High Pressure Air Injection (HPAI) is a potentially attractive enhanced recovery method for deep, high-pressure light oil reservoirs. The clear advantage of air over other injectants, like hydrocarbon gas, carbon dioxide, nitrogen, or flue gas is its availability at any location. Although, the process has successfully been applied in the Williston Basin for more than two decades, the potential risks associated with the presence of oxygen in air are a significant hurdle for implementation in other locations.
Thermal simulations that include combustion are required to quantify the incremental oil, the oxygen consumption and resulting oxygen distribution from the application of HPAI in a given field. Once such a simulation model is available, it can be used to optimize the injection strategy: strategies that have a good incremental recovery while reducing the amount of gas injected are key to a successful project. The injection rate is bounded by a technical lower limit and an economic upper limit: there is a minimum rate required to maintain the combustion and high rates require larger compressors that are more expensive.
This paper focuses on the optimization of the injection strategy for HPAI in a 3D model with realistic geological features. Numerical simulations with a thermal model that includes combustion were conducted for continuous versus alternating air injection. A critical assumption for alternating air injection in that the remaining oil spontaneously re-ignites.

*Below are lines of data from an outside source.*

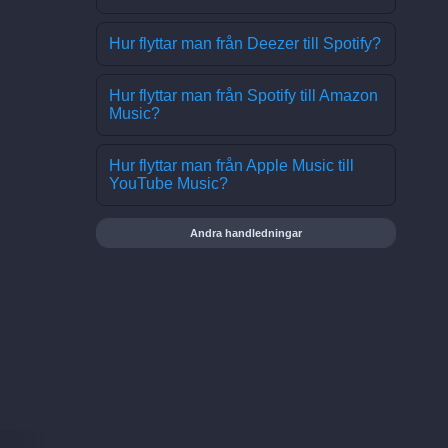
Hur flyttar man från Deezer till Spotify?
Hur flyttar man från Spotify till Amazon
Music?
Hur flyttar man från Apple Music till
YouTube Music?
Andra handledningar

This study shows that water alternating air injection has a great potential to improve HPAI projects: project life can be extended and incremental recovery is improved when compared with continuous air injection. In addition, the variation in distribution of oxygen between different cycles is presented. This also illustrates that the numerical model can be used as an oxygen management tool. The effects of alternating air injection are comparable to the effects of alternating gas injection: the saturation in the swept areas changes due to the alternating (re-) invasion of gas, oil and water.
This paper illustrates that modeling oxygen consumption is essential for the evaluation of potential risks and optimization of the HPAI process.